But the defendants were not entitled to the charge requested, for another reason. Richard F. Davis testified, that he was present at the settlement when the proceeds of the sale were paid out by the Sheriff on the evening of the day of sale, and that the defendants only paid to the Sheriff the difference between the amount of the purchase money and the aggregate sum due upon their mortgages. No objection was made to this parol proof at the time it was offered, and no motion made to withdraw it from the Jury. We respectfully submit, that under these circumstances, it was not competent for the Court to defeat the plaintiff's right of recovery, by instructing the Jury as asked; that that could not be done which had actually been done, without objection on the part of the defendants.,

There is still a broader ground upon which to justify the refusal by Judge Hardeman to give the charge. The testimony shows that the Sheriff considered the purchase money as paid, and that he settled with the defendants for the amount of their mortgage ft. fas. and that the action is substantially brought; and if it is deficient in form, it can be amended at any stage of the proceeding to recover this fund back as having been wrongfully expended or paid by mistake. If the mortgage executions were not entitled to the proceeds of the property, can the defendants, ex equo et beno, retain it? In the judgment of this Court, the doctrine of seals and estoppels has nothing to do with the real facts and merits of this case.
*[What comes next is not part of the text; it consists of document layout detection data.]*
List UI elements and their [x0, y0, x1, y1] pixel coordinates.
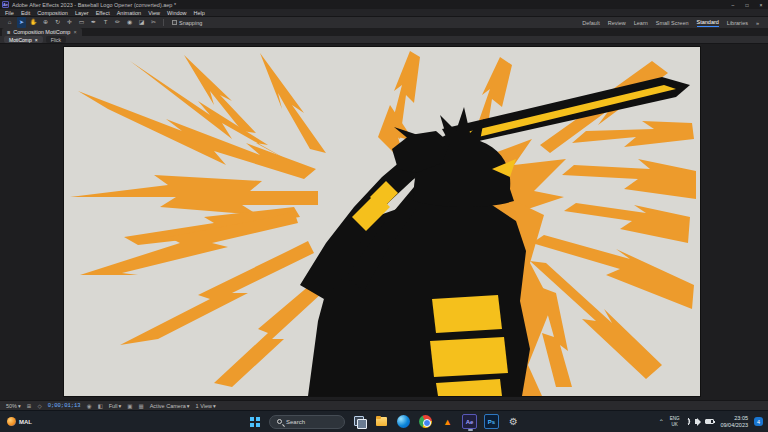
- current-time[interactable]: 0;00;01;13: [48, 402, 81, 409]
- composition-bottom-bar: 50%▾ ⊞ ◇ 0;00;01;13 ◉ ◧ Full▾ ▣ ▦ Active…: [0, 400, 768, 410]
- snapshot-icon[interactable]: ◉: [87, 403, 92, 409]
- tools-toolbar: ⌂ ➤ ✋ ⊕ ↻ ✛ ▭ ✒ T ✏ ◉ ◪ ✂ Snapping Defau…: [0, 17, 768, 28]
- viewer-tab-moticomp[interactable]: MotiComp ×: [4, 36, 43, 43]
- close-button[interactable]: ×: [754, 0, 768, 9]
- clone-stamp-tool-icon[interactable]: ◉: [125, 17, 134, 28]
- workspace-standard[interactable]: Standard: [697, 18, 719, 27]
- workspace-learn[interactable]: Learn: [634, 19, 648, 27]
- eraser-tool-icon[interactable]: ◪: [137, 17, 146, 28]
- window-title: Adobe After Effects 2023 - Baseball Logo…: [12, 2, 176, 8]
- zoom-tool-icon[interactable]: ⊕: [41, 17, 50, 28]
- file-explorer-icon[interactable]: [374, 414, 389, 429]
- tray-date: 09/04/2023: [720, 422, 748, 429]
- viewer-tab-flick[interactable]: Flick: [46, 36, 66, 43]
- composition-artwork: [64, 47, 700, 396]
- menu-layer[interactable]: Layer: [75, 10, 89, 16]
- workspace-bar: Default Review Learn Small Screen Standa…: [582, 18, 763, 27]
- notification-badge[interactable]: 4: [754, 417, 763, 426]
- brush-tool-icon[interactable]: ✏: [113, 17, 122, 28]
- battery-icon: [705, 419, 714, 424]
- menu-window[interactable]: Window: [167, 10, 187, 16]
- camera-view-select[interactable]: Active Camera▾: [150, 403, 190, 409]
- maximize-button[interactable]: □: [740, 0, 754, 9]
- viewer-tab-label: MotiComp: [9, 37, 32, 43]
- titlebar: Ae Adobe After Effects 2023 - Baseball L…: [0, 0, 768, 9]
- widgets-button[interactable]: MAL: [7, 417, 32, 426]
- widget-icon: [7, 417, 16, 426]
- search-icon: [277, 419, 282, 424]
- menu-animation[interactable]: Animation: [117, 10, 141, 16]
- viewer-tab-close-icon[interactable]: ×: [35, 37, 38, 43]
- menu-composition[interactable]: Composition: [37, 10, 68, 16]
- widget-label: MAL: [19, 419, 32, 425]
- minimize-button[interactable]: –: [726, 0, 740, 9]
- panel-close-icon[interactable]: ×: [73, 29, 76, 35]
- panel-menu-icon[interactable]: ≡: [7, 29, 10, 35]
- menu-file[interactable]: File: [5, 10, 14, 16]
- system-status-icons[interactable]: [685, 418, 714, 425]
- language-indicator[interactable]: ENG UK: [670, 416, 680, 426]
- edge-icon[interactable]: [397, 415, 410, 428]
- toolbar-divider: [163, 19, 164, 26]
- photoshop-icon[interactable]: Ps: [484, 414, 499, 429]
- search-box[interactable]: Search: [269, 415, 345, 429]
- view-layout-select[interactable]: 1 View▾: [196, 403, 216, 409]
- taskbar-center: Search ▲ Ae Ps ⚙: [247, 414, 521, 429]
- menu-help[interactable]: Help: [194, 10, 205, 16]
- after-effects-window: Ae Adobe After Effects 2023 - Baseball L…: [0, 0, 768, 432]
- search-label: Search: [286, 419, 305, 425]
- panel-tab-bar: ≡ Composition MotiComp ×: [0, 28, 768, 36]
- selection-tool-icon[interactable]: ➤: [17, 17, 26, 28]
- pen-tool-icon[interactable]: ✒: [89, 17, 98, 28]
- workspace-overflow-icon[interactable]: »: [756, 19, 759, 27]
- snapping-label: Snapping: [179, 20, 202, 26]
- channels-icon[interactable]: ◧: [97, 403, 102, 409]
- menu-view[interactable]: View: [148, 10, 160, 16]
- magnification-select[interactable]: 50%▾: [6, 403, 21, 409]
- chrome-icon[interactable]: [419, 415, 432, 428]
- mask-visibility-icon[interactable]: ◇: [37, 403, 41, 409]
- settings-icon[interactable]: ⚙: [506, 414, 521, 429]
- region-of-interest-icon[interactable]: ▣: [127, 403, 132, 409]
- belt-block: [430, 337, 508, 377]
- type-tool-icon[interactable]: T: [101, 17, 110, 28]
- volume-icon: [695, 419, 698, 424]
- vlc-icon[interactable]: ▲: [440, 414, 455, 429]
- menubar: File Edit Composition Layer Effect Anima…: [0, 9, 768, 17]
- start-icon: [250, 417, 260, 427]
- composition-panel-tab[interactable]: ≡ Composition MotiComp ×: [2, 28, 82, 36]
- windows-taskbar: MAL Search ▲ Ae Ps ⚙ ⌃ ENG UK: [0, 410, 768, 432]
- roto-brush-tool-icon[interactable]: ✂: [149, 17, 158, 28]
- resolution-select[interactable]: Full▾: [109, 403, 122, 409]
- pan-behind-tool-icon[interactable]: ✛: [65, 17, 74, 28]
- system-tray: ⌃ ENG UK 23:05 09/04/2023 4: [659, 415, 763, 429]
- orbit-camera-tool-icon[interactable]: ↻: [53, 17, 62, 28]
- belt-block: [432, 295, 502, 333]
- viewer-tab-strip: MotiComp × Flick: [0, 36, 768, 44]
- start-button[interactable]: [247, 414, 262, 429]
- app-icon: Ae: [2, 1, 9, 8]
- menu-effect[interactable]: Effect: [96, 10, 110, 16]
- workspace-libraries[interactable]: Libraries: [727, 19, 748, 27]
- snapping-checkbox[interactable]: [172, 20, 177, 25]
- wifi-icon: [685, 418, 693, 426]
- hand-tool-icon[interactable]: ✋: [29, 17, 38, 28]
- tray-chevron-icon[interactable]: ⌃: [659, 418, 664, 425]
- composition-viewer[interactable]: [0, 44, 768, 400]
- workspace-review[interactable]: Review: [608, 19, 626, 27]
- panel-tab-title: Composition MotiComp: [13, 29, 70, 35]
- clock[interactable]: 23:05 09/04/2023: [720, 415, 748, 429]
- grid-options-icon[interactable]: ⊞: [27, 403, 32, 409]
- after-effects-icon[interactable]: Ae: [462, 414, 477, 429]
- viewer-tab-label: Flick: [51, 37, 61, 43]
- task-view-button[interactable]: [352, 414, 367, 429]
- window-controls: – □ ×: [726, 0, 768, 9]
- snapping-toggle[interactable]: Snapping: [172, 20, 202, 26]
- menu-edit[interactable]: Edit: [21, 10, 30, 16]
- workspace-default[interactable]: Default: [582, 19, 599, 27]
- transparency-grid-icon[interactable]: ▦: [139, 403, 144, 409]
- workspace-small-screen[interactable]: Small Screen: [656, 19, 689, 27]
- shape-tool-icon[interactable]: ▭: [77, 17, 86, 28]
- home-tool-icon[interactable]: ⌂: [5, 17, 14, 28]
- tray-time: 23:05: [734, 415, 748, 422]
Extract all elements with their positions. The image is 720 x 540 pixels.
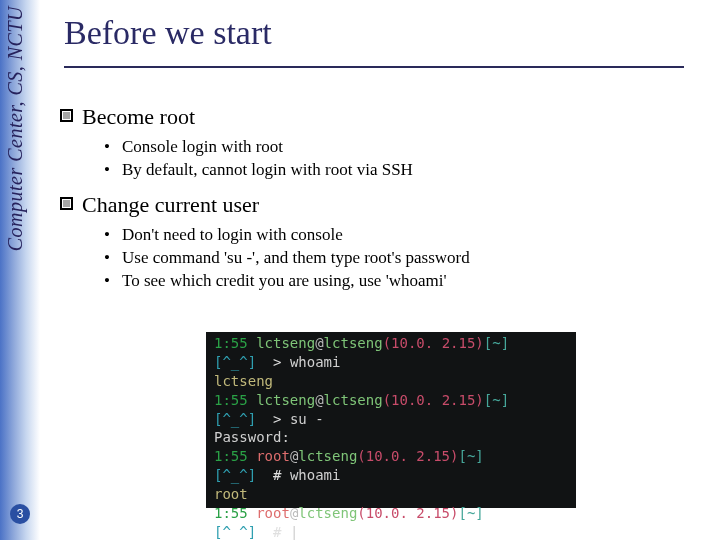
list-item: •Don't need to login with console	[122, 224, 690, 247]
terminal-line: [^_^] > su -	[214, 410, 568, 429]
content-area: Before we start Become root •Console log…	[64, 14, 690, 293]
terminal-line: [^_^] # |	[214, 523, 568, 540]
dot-bullet-icon: •	[104, 270, 110, 293]
terminal-line: 1:55 lctseng@lctseng(10.0. 2.15)[~]	[214, 391, 568, 410]
list-item-text: To see which credit you are using, use '…	[122, 271, 447, 290]
terminal-line: root	[214, 485, 568, 504]
dot-bullet-icon: •	[104, 247, 110, 270]
dot-bullet-icon: •	[104, 224, 110, 247]
square-bullet-icon	[60, 197, 73, 210]
section-heading-text: Change current user	[82, 192, 259, 217]
list-item: •Use command 'su -', and them type root'…	[122, 247, 690, 270]
section-heading: Change current user	[82, 192, 690, 218]
terminal-line: 1:55 root@lctseng(10.0. 2.15)[~]	[214, 504, 568, 523]
terminal-line: Password:	[214, 428, 568, 447]
list-item: •By default, cannot login with root via …	[122, 159, 690, 182]
terminal-screenshot: 1:55 lctseng@lctseng(10.0. 2.15)[~] [^_^…	[206, 332, 576, 508]
page-number-badge: 3	[10, 504, 30, 524]
list-item-text: Don't need to login with console	[122, 225, 343, 244]
title-underline	[64, 66, 684, 68]
terminal-line: [^_^] # whoami	[214, 466, 568, 485]
section-heading: Become root	[82, 104, 690, 130]
list-item: •To see which credit you are using, use …	[122, 270, 690, 293]
terminal-line: [^_^] > whoami	[214, 353, 568, 372]
terminal-line: 1:55 lctseng@lctseng(10.0. 2.15)[~]	[214, 334, 568, 353]
list-item-text: Use command 'su -', and them type root's…	[122, 248, 470, 267]
sidebar-strip: Computer Center, CS, NCTU	[0, 0, 40, 540]
terminal-line: 1:55 root@lctseng(10.0. 2.15)[~]	[214, 447, 568, 466]
list-item-text: By default, cannot login with root via S…	[122, 160, 413, 179]
terminal-line: lctseng	[214, 372, 568, 391]
slide: Computer Center, CS, NCTU 3 Before we st…	[0, 0, 720, 540]
list-item-text: Console login with root	[122, 137, 283, 156]
dot-bullet-icon: •	[104, 159, 110, 182]
sidebar-org-text: Computer Center, CS, NCTU	[4, 6, 27, 251]
section-heading-text: Become root	[82, 104, 195, 129]
square-bullet-icon	[60, 109, 73, 122]
list-item: •Console login with root	[122, 136, 690, 159]
slide-title: Before we start	[64, 14, 690, 52]
dot-bullet-icon: •	[104, 136, 110, 159]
The other charge requested was, that if the Jury believed that the mortgage to defendants was foreclosed before the day of sale, then the purchase by the defendants of the mortgage property, did not extinguish the mortgage debt; but the mortgagees have the right to look to the fund arisingfrom the sale of the mortgage property, for the payment of their debt.
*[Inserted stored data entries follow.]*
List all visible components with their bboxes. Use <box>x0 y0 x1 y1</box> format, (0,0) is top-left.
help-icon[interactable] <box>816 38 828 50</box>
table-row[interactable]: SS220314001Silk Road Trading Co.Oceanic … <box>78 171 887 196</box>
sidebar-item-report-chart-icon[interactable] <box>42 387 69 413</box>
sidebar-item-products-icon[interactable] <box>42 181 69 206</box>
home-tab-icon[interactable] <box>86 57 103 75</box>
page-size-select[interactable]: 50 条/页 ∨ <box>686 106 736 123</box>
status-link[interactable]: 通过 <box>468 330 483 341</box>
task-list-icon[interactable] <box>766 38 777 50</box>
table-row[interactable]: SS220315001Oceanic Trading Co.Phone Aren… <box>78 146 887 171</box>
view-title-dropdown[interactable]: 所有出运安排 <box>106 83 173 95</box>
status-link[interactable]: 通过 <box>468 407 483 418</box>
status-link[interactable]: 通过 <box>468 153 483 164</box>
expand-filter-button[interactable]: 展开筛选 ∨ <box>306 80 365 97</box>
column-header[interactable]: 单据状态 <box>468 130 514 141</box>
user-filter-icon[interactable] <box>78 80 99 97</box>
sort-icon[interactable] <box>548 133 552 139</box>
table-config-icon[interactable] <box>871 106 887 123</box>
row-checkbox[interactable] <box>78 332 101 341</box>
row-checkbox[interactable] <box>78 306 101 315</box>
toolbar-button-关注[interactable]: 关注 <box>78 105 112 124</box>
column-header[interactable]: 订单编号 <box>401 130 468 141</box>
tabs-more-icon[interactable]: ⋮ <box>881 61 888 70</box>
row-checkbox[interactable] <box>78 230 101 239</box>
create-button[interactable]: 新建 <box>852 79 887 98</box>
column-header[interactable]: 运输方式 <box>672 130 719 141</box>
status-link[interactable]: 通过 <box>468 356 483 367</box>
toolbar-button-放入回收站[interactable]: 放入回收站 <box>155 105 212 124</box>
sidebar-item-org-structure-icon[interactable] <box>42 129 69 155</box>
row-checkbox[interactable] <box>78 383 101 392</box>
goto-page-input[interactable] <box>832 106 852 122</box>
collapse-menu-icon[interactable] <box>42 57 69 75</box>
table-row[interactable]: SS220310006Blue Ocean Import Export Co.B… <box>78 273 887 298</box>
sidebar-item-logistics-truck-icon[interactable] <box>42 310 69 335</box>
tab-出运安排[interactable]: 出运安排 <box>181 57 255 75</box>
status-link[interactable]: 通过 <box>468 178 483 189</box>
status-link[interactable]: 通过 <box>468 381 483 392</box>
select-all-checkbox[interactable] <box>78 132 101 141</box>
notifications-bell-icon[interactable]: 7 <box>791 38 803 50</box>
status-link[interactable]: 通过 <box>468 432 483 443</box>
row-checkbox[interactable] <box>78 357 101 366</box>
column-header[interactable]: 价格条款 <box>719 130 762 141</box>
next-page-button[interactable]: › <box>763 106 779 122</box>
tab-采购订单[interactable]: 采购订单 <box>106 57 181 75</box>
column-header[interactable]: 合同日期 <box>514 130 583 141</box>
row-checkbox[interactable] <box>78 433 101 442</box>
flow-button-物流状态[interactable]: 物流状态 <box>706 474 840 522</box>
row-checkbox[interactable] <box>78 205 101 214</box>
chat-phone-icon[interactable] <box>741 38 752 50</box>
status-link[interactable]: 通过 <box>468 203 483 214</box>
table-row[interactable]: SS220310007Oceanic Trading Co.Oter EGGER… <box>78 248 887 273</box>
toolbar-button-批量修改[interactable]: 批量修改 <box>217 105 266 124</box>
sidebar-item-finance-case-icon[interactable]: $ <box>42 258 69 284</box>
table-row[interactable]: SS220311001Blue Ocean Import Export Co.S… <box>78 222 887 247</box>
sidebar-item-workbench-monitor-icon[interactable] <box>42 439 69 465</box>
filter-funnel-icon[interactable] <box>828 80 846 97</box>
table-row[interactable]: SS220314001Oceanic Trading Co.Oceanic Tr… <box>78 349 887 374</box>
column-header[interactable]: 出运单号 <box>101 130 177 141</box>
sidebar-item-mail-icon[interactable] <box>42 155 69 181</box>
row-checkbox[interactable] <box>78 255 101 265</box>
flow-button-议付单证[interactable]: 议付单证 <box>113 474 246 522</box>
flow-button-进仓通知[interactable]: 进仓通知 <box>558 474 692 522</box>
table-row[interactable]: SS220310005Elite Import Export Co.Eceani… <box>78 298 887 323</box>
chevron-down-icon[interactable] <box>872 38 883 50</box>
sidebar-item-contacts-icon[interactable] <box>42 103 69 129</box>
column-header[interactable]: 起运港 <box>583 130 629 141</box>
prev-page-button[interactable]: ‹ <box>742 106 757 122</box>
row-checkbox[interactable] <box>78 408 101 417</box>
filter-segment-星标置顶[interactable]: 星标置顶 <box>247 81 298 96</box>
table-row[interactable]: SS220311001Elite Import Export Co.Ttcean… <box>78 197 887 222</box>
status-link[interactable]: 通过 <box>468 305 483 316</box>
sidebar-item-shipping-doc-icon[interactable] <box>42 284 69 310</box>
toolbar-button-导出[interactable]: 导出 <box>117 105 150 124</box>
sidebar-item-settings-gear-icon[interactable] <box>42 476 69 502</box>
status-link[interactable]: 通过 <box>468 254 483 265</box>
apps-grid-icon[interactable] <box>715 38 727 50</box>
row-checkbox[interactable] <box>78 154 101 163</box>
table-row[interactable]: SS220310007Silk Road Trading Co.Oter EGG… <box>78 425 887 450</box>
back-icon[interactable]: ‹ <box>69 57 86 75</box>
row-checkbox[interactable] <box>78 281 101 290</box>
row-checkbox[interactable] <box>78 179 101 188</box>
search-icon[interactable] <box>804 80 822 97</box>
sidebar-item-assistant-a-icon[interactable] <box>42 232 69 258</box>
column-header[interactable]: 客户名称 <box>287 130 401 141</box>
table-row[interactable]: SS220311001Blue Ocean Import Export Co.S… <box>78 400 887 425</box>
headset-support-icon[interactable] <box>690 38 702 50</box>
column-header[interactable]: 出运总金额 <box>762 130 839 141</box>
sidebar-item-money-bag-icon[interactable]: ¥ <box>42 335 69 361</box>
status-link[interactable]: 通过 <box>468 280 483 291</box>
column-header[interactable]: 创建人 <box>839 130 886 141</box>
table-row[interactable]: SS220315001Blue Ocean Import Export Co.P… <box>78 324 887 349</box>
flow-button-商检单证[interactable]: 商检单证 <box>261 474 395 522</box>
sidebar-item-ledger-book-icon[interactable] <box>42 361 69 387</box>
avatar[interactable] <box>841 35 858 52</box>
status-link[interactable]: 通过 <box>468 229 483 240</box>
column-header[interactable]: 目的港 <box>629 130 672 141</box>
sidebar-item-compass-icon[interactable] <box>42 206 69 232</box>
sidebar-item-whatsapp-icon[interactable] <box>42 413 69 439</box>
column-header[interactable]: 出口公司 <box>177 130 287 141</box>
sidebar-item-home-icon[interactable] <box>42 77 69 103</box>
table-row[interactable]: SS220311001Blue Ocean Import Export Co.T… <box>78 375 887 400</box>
Was the Court right in refusing to give this charge?

One of the mortgages seems to have been foreclosed on the 25th day of May, 1854, and the other, on the 6th of June, 1854, the day of the sale. It is in proof that notice was given, on the day of sale, of the mortgage liens upon the property by Lewis P. Harwell, for himself and Callaway; and that persons who attended the sale for the purpose of bidding for the negroes, were prevented from doing so on account of this notice. Shall the mortgagees, under such circumstances, be permitted to abandon their lien on the property and look to the proceeds, they...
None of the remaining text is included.